◆ What is required:
Within the entries below, every line containing "ciągników" is to be copied.

◆ Provided records:

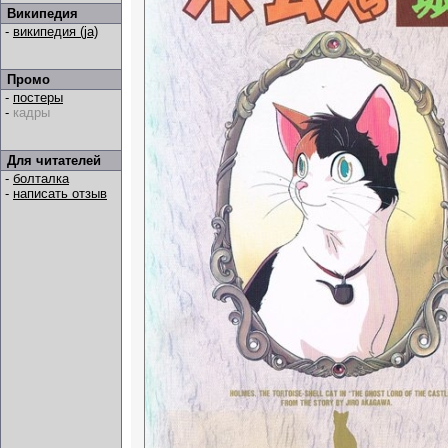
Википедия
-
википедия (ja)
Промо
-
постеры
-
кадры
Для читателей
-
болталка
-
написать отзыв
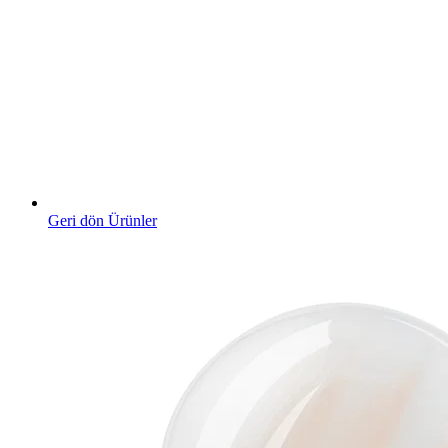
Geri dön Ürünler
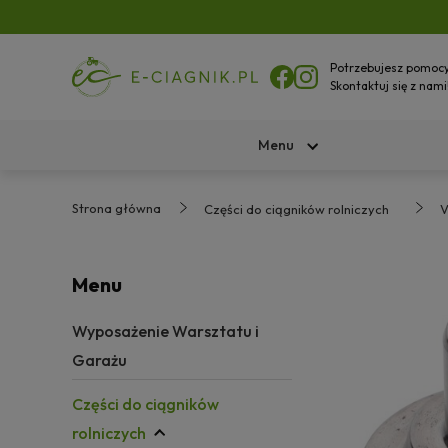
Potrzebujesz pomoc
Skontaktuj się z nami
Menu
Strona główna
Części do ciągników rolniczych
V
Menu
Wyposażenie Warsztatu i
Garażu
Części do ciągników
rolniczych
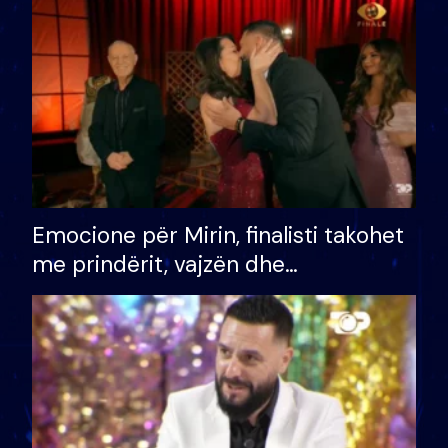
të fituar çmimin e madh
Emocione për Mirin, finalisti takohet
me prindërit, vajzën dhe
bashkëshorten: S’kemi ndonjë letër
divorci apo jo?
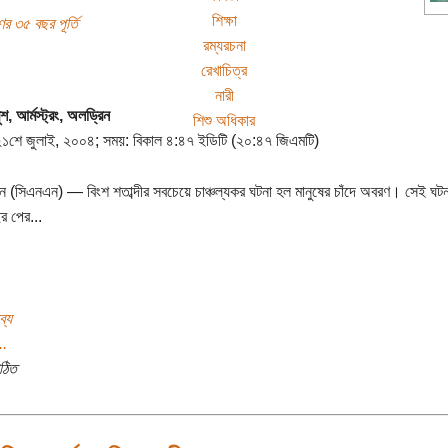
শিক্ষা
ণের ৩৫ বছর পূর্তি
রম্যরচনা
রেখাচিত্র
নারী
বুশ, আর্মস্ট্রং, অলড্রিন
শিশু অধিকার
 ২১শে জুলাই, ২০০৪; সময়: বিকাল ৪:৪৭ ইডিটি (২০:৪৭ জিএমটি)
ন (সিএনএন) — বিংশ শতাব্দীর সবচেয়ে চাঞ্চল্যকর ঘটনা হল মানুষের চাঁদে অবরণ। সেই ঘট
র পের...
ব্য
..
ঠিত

--

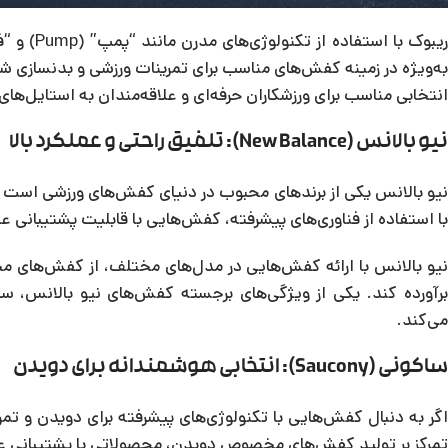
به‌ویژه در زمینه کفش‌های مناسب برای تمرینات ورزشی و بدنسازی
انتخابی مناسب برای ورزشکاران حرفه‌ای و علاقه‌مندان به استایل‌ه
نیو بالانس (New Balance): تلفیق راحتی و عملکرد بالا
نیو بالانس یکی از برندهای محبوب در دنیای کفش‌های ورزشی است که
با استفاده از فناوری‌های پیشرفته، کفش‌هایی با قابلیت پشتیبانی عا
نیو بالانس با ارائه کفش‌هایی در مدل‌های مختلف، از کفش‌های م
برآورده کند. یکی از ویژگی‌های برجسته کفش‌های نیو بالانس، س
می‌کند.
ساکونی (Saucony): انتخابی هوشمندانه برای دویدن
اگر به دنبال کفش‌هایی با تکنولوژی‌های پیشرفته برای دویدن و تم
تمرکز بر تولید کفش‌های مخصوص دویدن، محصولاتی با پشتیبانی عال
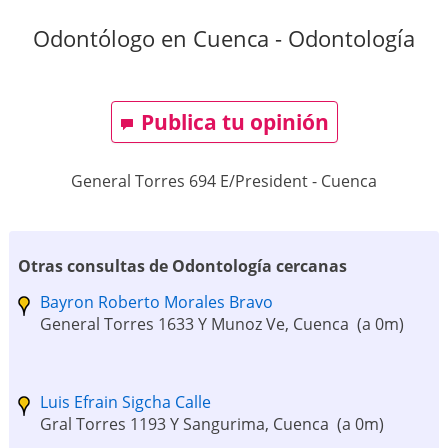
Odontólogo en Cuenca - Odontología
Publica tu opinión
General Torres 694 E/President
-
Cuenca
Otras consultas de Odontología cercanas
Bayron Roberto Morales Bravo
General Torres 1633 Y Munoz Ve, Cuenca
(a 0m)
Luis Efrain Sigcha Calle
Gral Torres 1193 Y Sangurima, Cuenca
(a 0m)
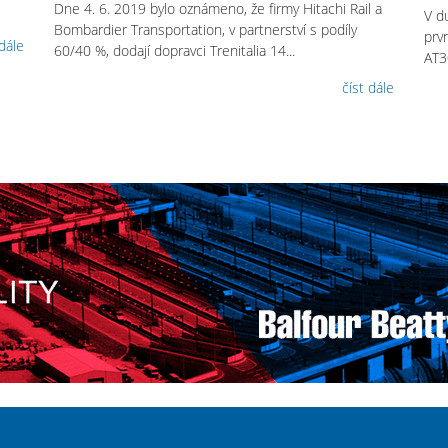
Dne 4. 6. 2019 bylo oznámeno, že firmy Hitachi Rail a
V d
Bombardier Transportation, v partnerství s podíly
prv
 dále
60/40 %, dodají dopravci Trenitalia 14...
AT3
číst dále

◆ Solution for this exercise:
Części do ciągników rolniczych
Części do ciągników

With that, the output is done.